La Presse Anarchiste

De l’attitude anarchiste à propos du nationalisme

« L’in­dé­pen­dance natio­nale des ter­ri­toires colo­niaux doit être consi­dé­rée comme une condi­tion indis­pen­sable de l’é­man­ci­pa­tion sociale, car elle crée, en sous­trayant un peuple à l’ap­pa­reil de répres­sion d’un État impé­ria­liste ― tout en affai­blis­sant cet État ― les pos­si­bi­li­tés pour ce peuple de faire sa révo­lu­tion en sup­pri­mant ses propres exploiteurs. »

Ce para­graphe de la DECLARATION DE PRINCIPES DES G.A.A.R. parue dans le nO6 de N.&R. avait trou­vé son illus­tra­tion dans nos cahiers consa­crés au « Natio­na­lisme » (N.&R. nO78). Il nous semble utile de reve­nir aujourd’­hui sur ce point.

En effet, le déve­lop­pe­ment d’un tel point de vue a reçu comme il fal­lait s’y attendre un accueil « divers » autour de nous. En effet l’at­ti­tude domi­nante des anar­chistes vis à vis des mou­ve­ments colo­niaux était, sui­vant le cas, l’in­dif­fé­rence, la nos­tal­gie, le mépris

INDIFFERENCE sinon hos­ti­li­té aux nou­veaux États, aux nou­velles nations : « Un ou deux ou trente pays indé­pen­dants de plus ? Quelle impor­tance ? Ça ne change rien. Le pro­blème n’est pas là. La seule ques­tion c’est la sociale, les seules divi­sions : économiques ».

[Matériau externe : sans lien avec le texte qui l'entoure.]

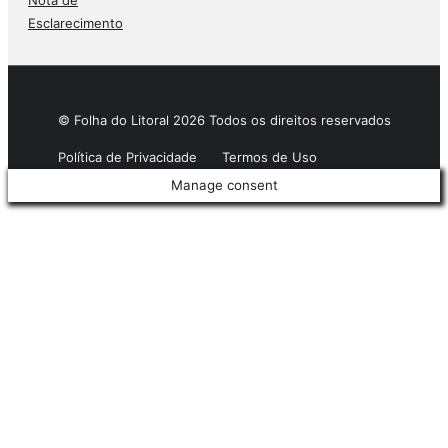
Esclarecimento
© Folha do Litoral 2026 Todos os direitos reservados
Política de Privacidade
Termos de Uso
Manage consent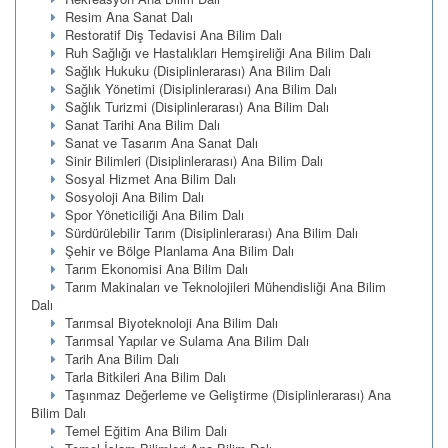
Resim Ana Sanat Dalı
Restoratif Diş Tedavisi Ana Bilim Dalı
Ruh Sağlığı ve Hastalıkları Hemşireliği Ana Bilim Dalı
Sağlık Hukuku (Disiplinlerarası) Ana Bilim Dalı
Sağlık Yönetimi (Disiplinlerarası) Ana Bilim Dalı
Sağlık Turizmi (Disiplinlerarası) Ana Bilim Dalı
Sanat Tarihi Ana Bilim Dalı
Sanat ve Tasarım Ana Sanat Dalı
Sinir Bilimleri (Disiplinlerarası) Ana Bilim Dalı
Sosyal Hizmet Ana Bilim Dalı
Sosyoloji Ana Bilim Dalı
Spor Yöneticiliği Ana Bilim Dalı
Sürdürülebilir Tarım (Disiplinlerarası) Ana Bilim Dalı
Şehir ve Bölge Planlama Ana Bilim Dalı
Tarım Ekonomisi Ana Bilim Dalı
Tarım Makinaları ve Teknolojileri Mühendisliği Ana Bilim
Dalı
Tarımsal Biyoteknoloji Ana Bilim Dalı
Tarımsal Yapılar ve Sulama Ana Bilim Dalı
Tarih Ana Bilim Dalı
Tarla Bitkileri Ana Bilim Dalı
Taşınmaz Değerleme ve Geliştirme (Disiplinlerarası) Ana
Bilim Dalı
Temel Eğitim Ana Bilim Dalı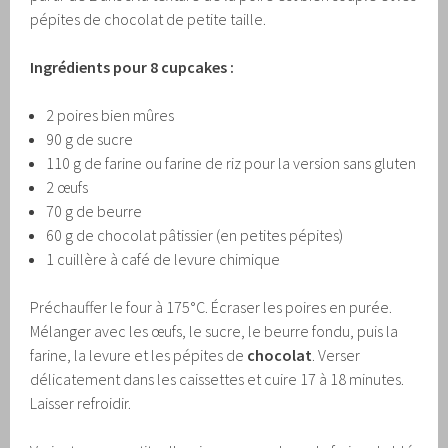
pépites de chocolat de petite taille.
Ingrédients pour 8 cupcakes :
2 poires bien mûres
90 g de sucre
110 g de farine ou farine de riz pour la version sans gluten
2 œufs
70 g de beurre
60 g de chocolat pâtissier (en petites pépites)
1 cuillère à café de levure chimique
Préchauffer le four à 175°C. Écraser les poires en purée.
Mélanger avec les œufs, le sucre, le beurre fondu, puis la
farine, la levure et les pépites de
chocolat
. Verser
délicatement dans les caissettes et cuire 17 à 18 minutes.
Laisser refroidir.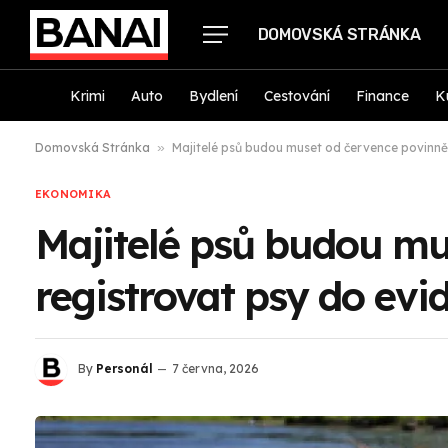
DOMOVSKÁ STRÁNKA
Krimi
Auto
Bydlení
Cestování
Finance
K
Domovská Stránka
»
Majitelé psů budou muset od července povinně
EKONOMIKA
Majitelé psů budou mu
registrovat psy do evi
By
Personál
7 června, 2026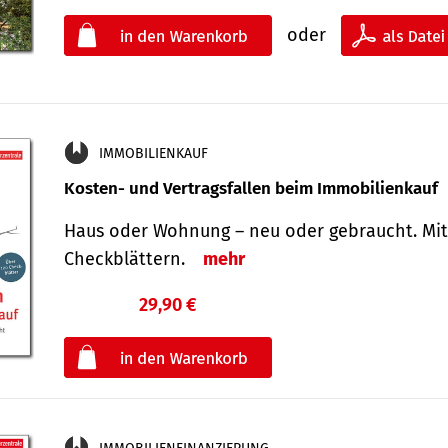
oder
IMMOBILIENKAUF
Kosten- und Vertragsfallen beim Immobilienkauf
Haus oder Wohnung – neu oder gebraucht. Mit
Check­blättern.
mehr
29,90 €
€
oder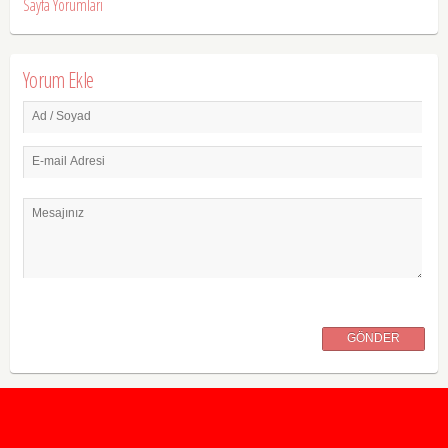
Sayfa Yorumları
Yorum Ekle
Ad / Soyad
E-mail Adresi
Mesajınız
GÖNDER
2020 Taban ve Tavan Puanları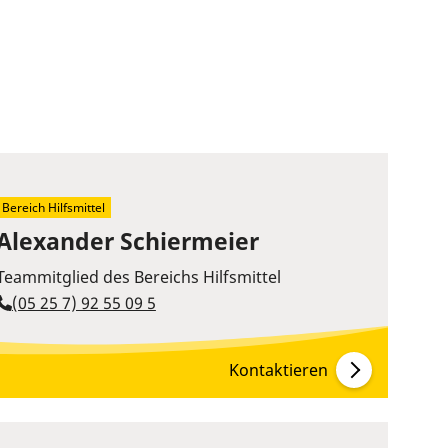
Bereich Hilfsmittel
Alexander Schiermeier
Teammitglied des Bereichs Hilfsmittel
(05 25 7) 92 55 09 5
Kontaktieren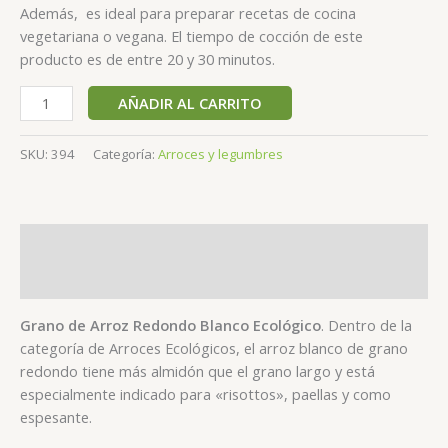
Además, es ideal para preparar recetas de cocina
vegetariana o vegana. El tiempo de cocción de este
producto es de entre 20 y 30 minutos.
AÑADIR AL CARRITO
SKU:
394
Categoría:
Arroces y legumbres
Descripción
Valoraciones (0)
Grano de Arroz Redondo Blanco Ecológico
. Dentro de la
categoría de Arroces Ecológicos, el arroz blanco de grano
redondo tiene más almidón que el grano largo y está
especialmente indicado para «risottos», paellas y como
espesante.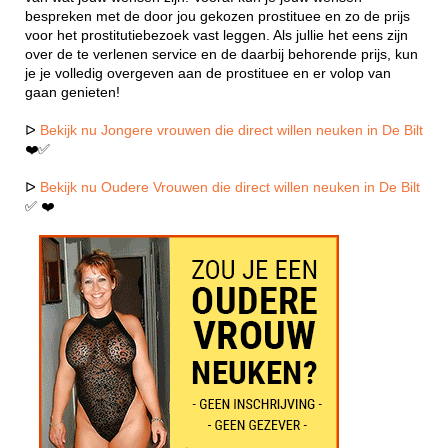
bespreken met de door jou gekozen prostituee en zo de prijs
voor het prostitutiebezoek vast leggen. Als jullie het eens zijn
over de te verlenen service en de daarbij behorende prijs, kun
je je volledig overgeven aan de prostituee en er volop van
gaan genieten!
ᐅ
Bekijk nu Jongere vrouwen die direct willen neuken in De Bilt
❤️✅
ᐅ
Bekijk nu Oudere Vrouwen die direct willen neuken in De Bilt
✅ ❤️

Si N.&R, rom­pait avec cette belle fier­té doc­tri­nale et pré­ten­dait s’in­té­res­ser aux chan­ge­ments actuels du monde ce n’é­tait pas par besoin d’é­va­sion ou d’exo­tisme, mais pour son­der la pro­fon­deur révo­lu­tion­naire de ce gigan­tesque mou­ve­ment his­to­rique. C’est pré­ci­sé­ment parce que tant de peuples changent de maîtres, troquent un occu­pant étran­ger contre une bour­geoi­sie natio­nale qu’il fal­lait essayer d’en com­prendre les rai­sons et d’en pré­sa­ger les conséquences :
– à l’é­chelle mon­diale : un regrou­pe­ment des pays par des impé­ria­lismes d’un type nou­veau plus faibles ou plus forts ? S’ap­puyant sur quelles classes ?
– sur le plan local : une nou­velle classe diri­geante ― plus faible ou plus forte ? Pour com­bien de temps ?

Et les masses : par­ti­cipent-elles au chan­ge­ment ? Avec quelles illu­sions ? Quelles leçons peuvent-elles en tirer ? Quelle avance ou quel recul révolutionnaire ?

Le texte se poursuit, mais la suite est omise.